Il principale di Melchiorre Gioia è un film piccolo, coraggioso e interessante, ricco di alcuni personaggi davvero unici, divertenti quanto fantozzianamente titanici, pieno di situazioni cariche di un quotidiano surreale quanto crepuscolare, qualche volta sognante. Il taglio delle riprese è quasi documentaristico ma la fotografia, giocando con i contrasti, rilascia una Milano dall’anima triplice. C’è una Milano dai colori e toni più caldi, che disegna il “sogno del passato”, il periodo felice della scuola e dell’amore in cui tutto è possibile. C’è la Milano della notte, carica di luci artificiali e quasi psichedeliche, ovattate. Luci che per questo, in qualche modo, rimandando anche loro a una realtà ugualmente sognante, sfumata nei contorni. C’è infine la Milano “di giorno”, dai contorni e colori spietatamente definiti, iper - reali, in cui la fuga dal reale è impossibile. 

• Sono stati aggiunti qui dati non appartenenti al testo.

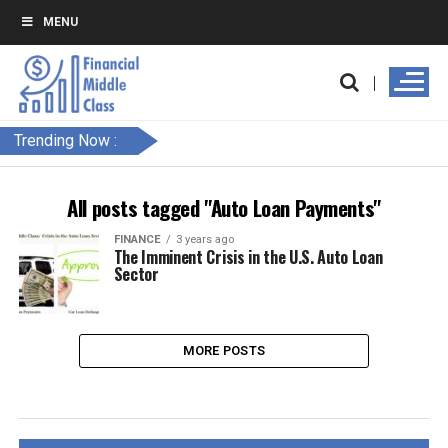
MENU
Trending Now :
All posts tagged "Auto Loan Payments"
FINANCE
3 years ago
The Imminent Crisis in the U.S. Auto Loan
Sector
MORE POSTS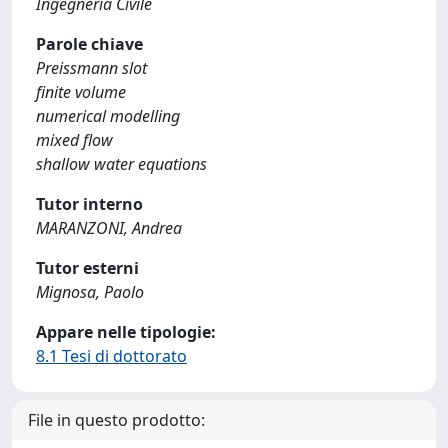
Ingegneria Civile
Parole chiave
Preissmann slot
finite volume
numerical modelling
mixed flow
shallow water equations
Tutor interno
MARANZONI, Andrea
Tutor esterni
Mignosa, Paolo
Appare nelle tipologie:
8.1 Tesi di dottorato
File in questo prodotto: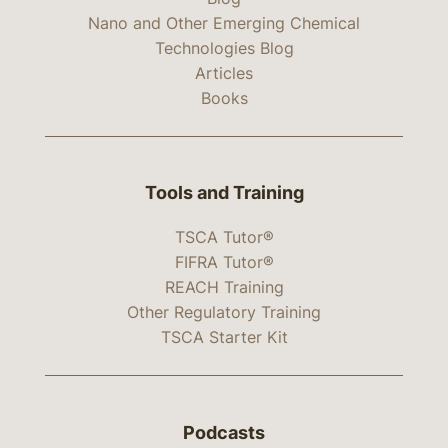
Nano and Other Emerging Chemical
Technologies Blog
Articles
Books
Tools and Training
TSCA Tutor®
FIFRA Tutor®
REACH Training
Other Regulatory Training
TSCA Starter Kit
Podcasts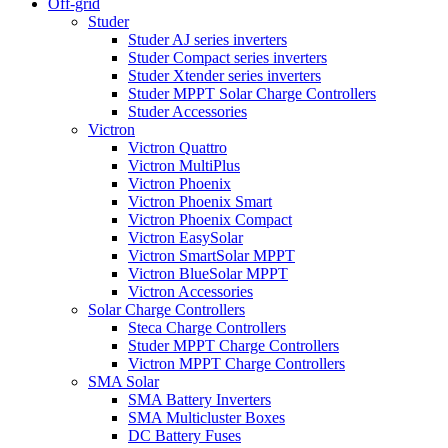
Off-grid
Studer
Studer AJ series inverters
Studer Compact series inverters
Studer Xtender series inverters
Studer MPPT Solar Charge Controllers
Studer Accessories
Victron
Victron Quattro
Victron MultiPlus
Victron Phoenix
Victron Phoenix Smart
Victron Phoenix Compact
Victron EasySolar
Victron SmartSolar MPPT
Victron BlueSolar MPPT
Victron Accessories
Solar Charge Controllers
Steca Charge Controllers
Studer MPPT Charge Controllers
Victron MPPT Charge Controllers
SMA Solar
SMA Battery Inverters
SMA Multicluster Boxes
DC Battery Fuses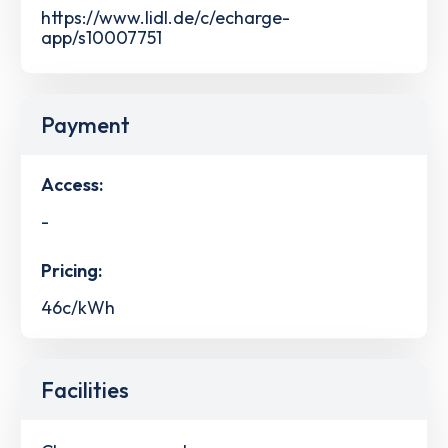
https://www.lidl.de/c/echarge-
app/s10007751
Payment
Access:
-
Pricing:
46c/kWh
Facilities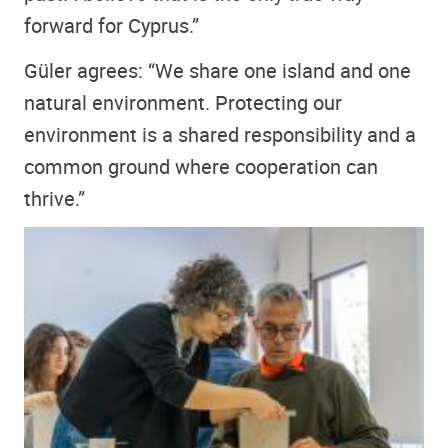
forward for Cyprus.”
Güler agrees: “We share one island and one
natural environment. Protecting our
environment is a shared responsibility and a
common ground where cooperation can
thrive.”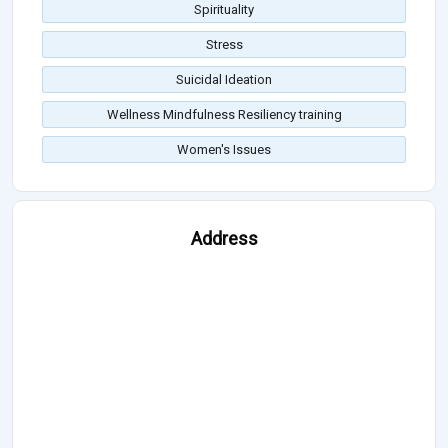
Spirituality
Stress
Suicidal Ideation
Wellness Mindfulness Resiliency training
Women's Issues
Address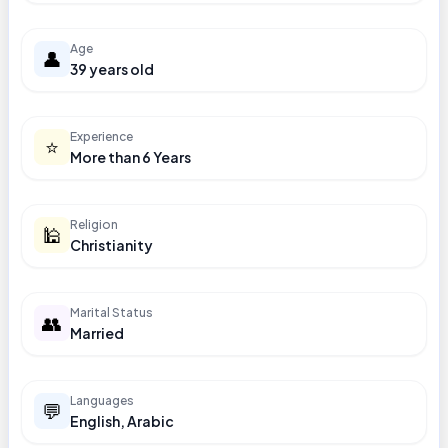
Age
👤
39 years old
Experience
⭐
More than 6 Years
Religion
🕌
Christianity
Marital Status
👥
Married
Languages
💬
English, Arabic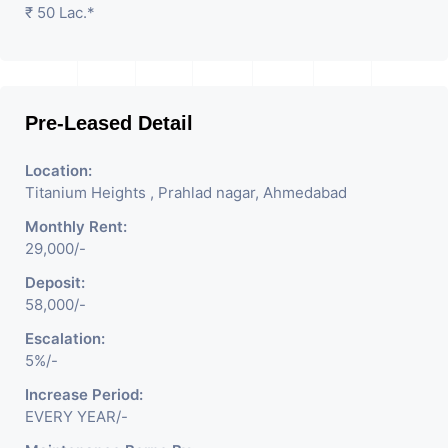
₹ 50 Lac.*
Pre-Leased Detail
Location:
Titanium Heights , Prahlad nagar, Ahmedabad
Monthly Rent:
29,000/-
Deposit:
58,000/-
Escalation:
5%/-
Increase Period:
EVERY YEAR/-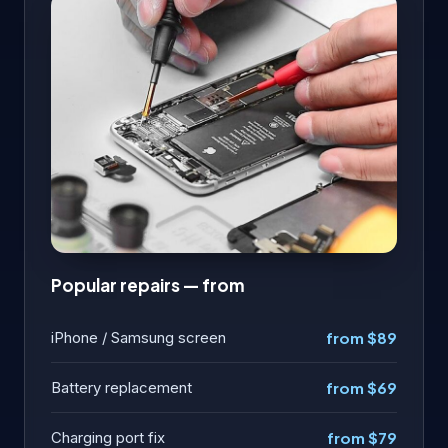
Popular repairs — from
iPhone / Samsung screen
from $89
Battery replacement
from $69
Charging port fix
from $79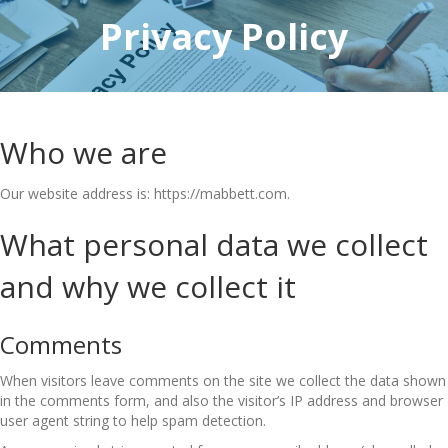
Privacy
Policy
Who we are
Our website address is: https://mabbett.com.
What personal data we collect
and why we collect it
Comments
When visitors leave comments on the site we collect the data shown
in the comments form, and also the visitor’s IP address and browser
user agent string to help spam detection.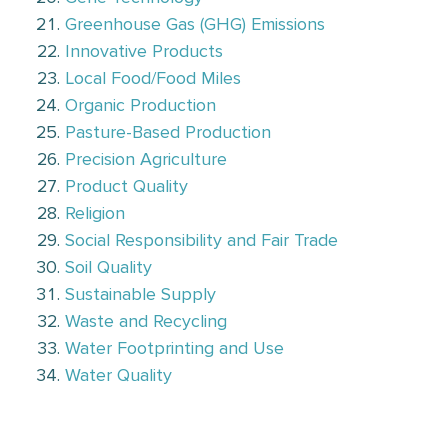
Greenhouse Gas (GHG) Emissions
Innovative Products
Local Food/Food Miles
Organic Production
Pasture-Based Production
Precision Agriculture
Product Quality
Religion
Social Responsibility and Fair Trade
Soil Quality
Sustainable Supply
Waste and Recycling
Water Footprinting and Use
Water Quality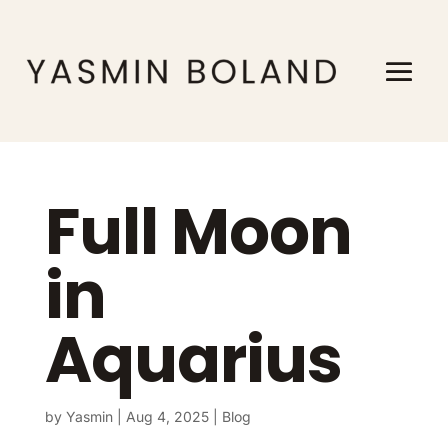
Full Moon
in
Aquarius
by
Yasmin
|
Aug 4, 2025
|
Blog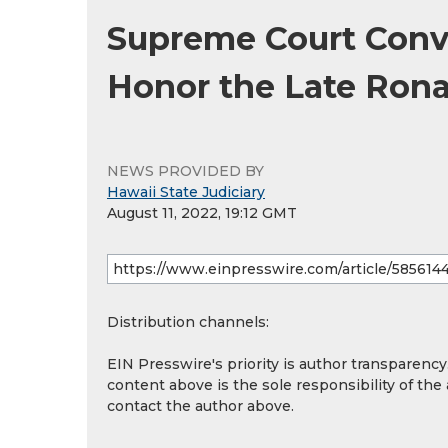
Supreme Court Conve
Honor the Late Rona
NEWS PROVIDED BY
Hawaii State Judiciary
August 11, 2022, 19:12 GMT
Distribution channels:
EIN Presswire's priority is author transparenc
content above is the sole responsibility of the
contact the author above.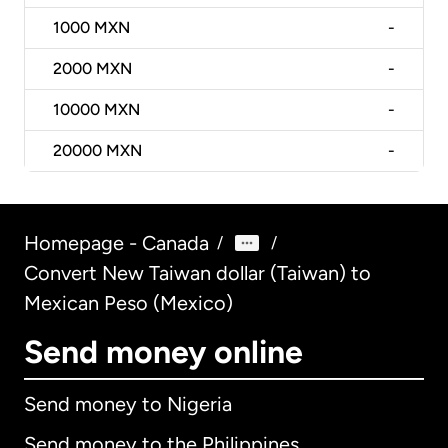
1000
MXN
-
2000
MXN
-
10000
MXN
-
20000
MXN
-
Homepage - Canada
/
/
Convert New Taiwan dollar (Taiwan) to
Mexican Peso (Mexico)
Send money online
Send money to Nigeria
Send money to the Philippines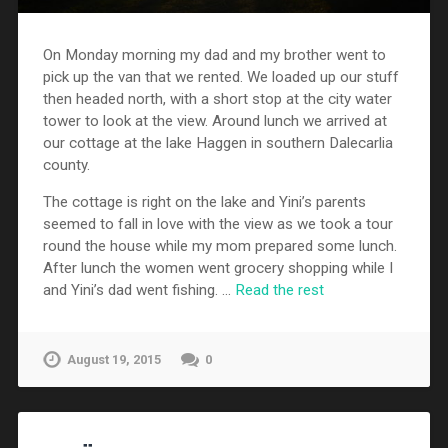
On Monday morning my dad and my brother went to
pick up the van that we rented. We loaded up our stuff
then headed north, with a short stop at the city water
tower to look at the view. Around lunch we arrived at
our cottage at the lake Haggen in southern Dalecarlia
county.
The cottage is right on the lake and Yini’s parents
seemed to fall in love with the view as we took a tour
round the house while my mom prepared some lunch.
After lunch the women went grocery shopping while I
and Yini’s dad went fishing. …
Read the rest
August 19, 2015
0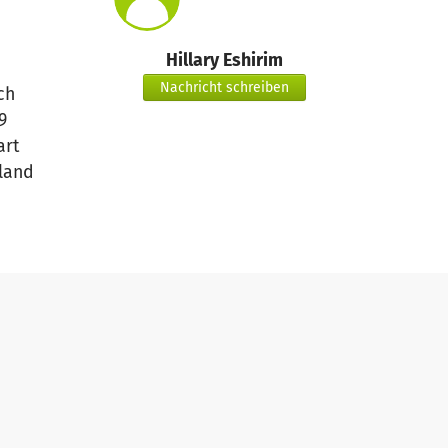
Hillary Eshirim
Nachricht schreiben
ch
9
art
land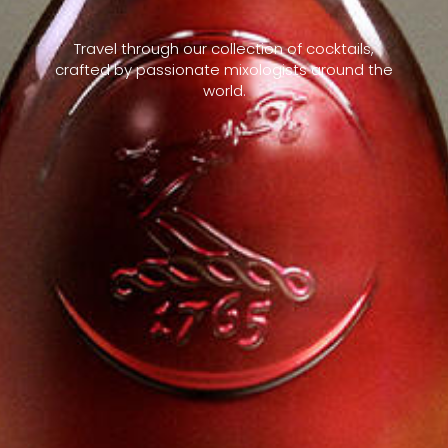
Travel through our collection of cocktails,
crafted by passionate mixologists around the
world.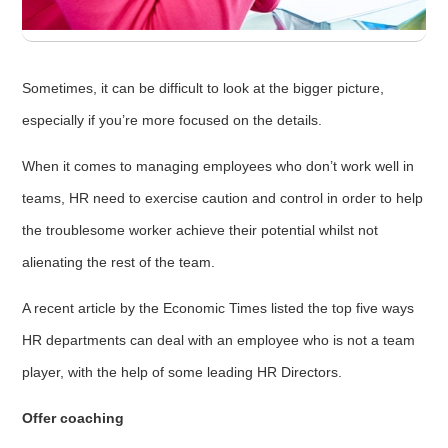
Sometimes, it can be difficult to look at the bigger picture,
especially if you’re more focused on the details.
When it comes to managing employees who don’t work well in
teams, HR need to exercise caution and control in order to help
the troublesome worker achieve their potential whilst not
alienating the rest of the team.
A recent article by the Economic Times listed the top five ways
HR departments can deal with an employee who is not a team
player, with the help of some leading HR Directors.
Offer coaching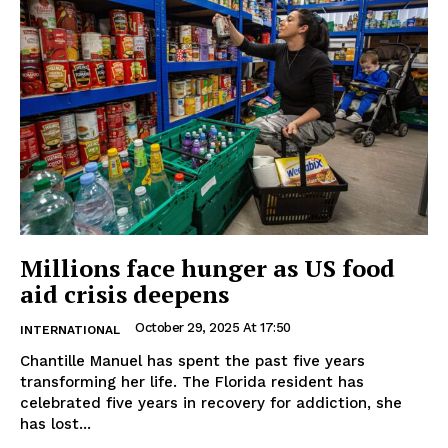
Millions face hunger as US food
aid crisis deepens
October 29, 2025 At 17:50
INTERNATIONAL
Chantille Manuel has spent the past five years
transforming her life. The Florida resident has
celebrated five years in recovery for addiction, she
has lost...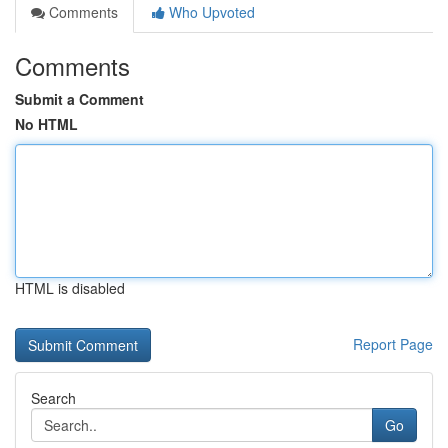
Comments
Who Upvoted
Comments
Submit a Comment
No HTML
HTML is disabled
Report Page
Search
Go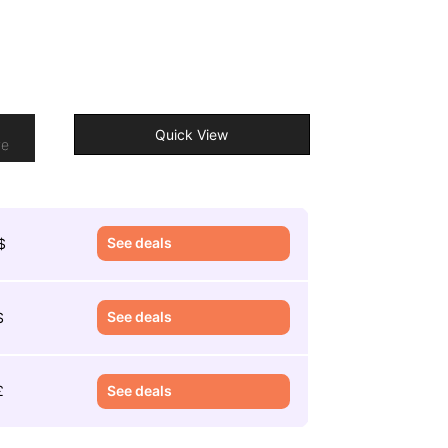
o
Quick View
re
See deals
$
See deals
$
£
See deals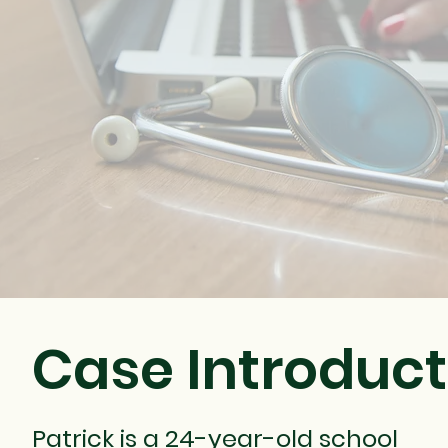
Case Introduct
Patrick is a 24-year-old school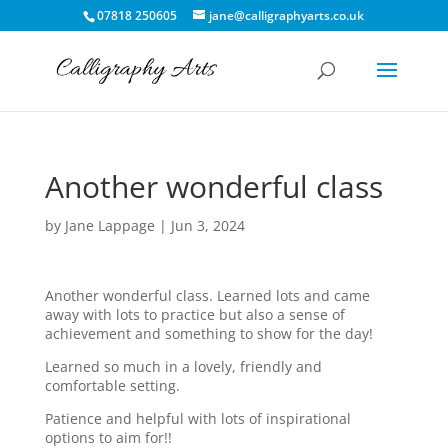
07818 250605
jane@calligraphyarts.co.uk
Another wonderful class
by
Jane Lappage
|
Jun 3, 2024
Another wonderful class. Learned lots and came
away with lots to practice but also a sense of
achievement and something to show for the day!
Learned so much in a lovely, friendly and
comfortable setting.
Patience and helpful with lots of inspirational
options to aim for!!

I giovani attori coinvolti si dimostrano molto bravi e al netto di una storia che prosegue ondivaga tra accelerazioni e frenate, alla fine della pellicola si ha molta voglia di saperne di più, di scoprire dove il principe e gli altri anti-eroi di Castoldi andranno a finire. Perché sono personaggi  dentro i quali per molti sarà facile riconoscersi o riconoscere qualche amico.